* Exercise prompt
Would it be possible to quote, exactly and in full, the lines from the one with "say about their experience with Southeast" through the end of the entries below?

* Available data
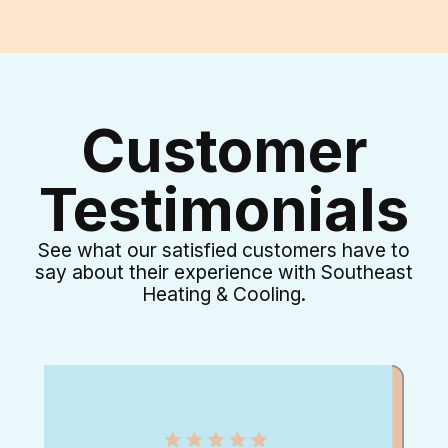
Customer
Testimonials
See what our satisfied customers have to
say about their experience with Southeast
Heating & Cooling.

* Answer section
say about their experience with Southeast
Heating & Cooling.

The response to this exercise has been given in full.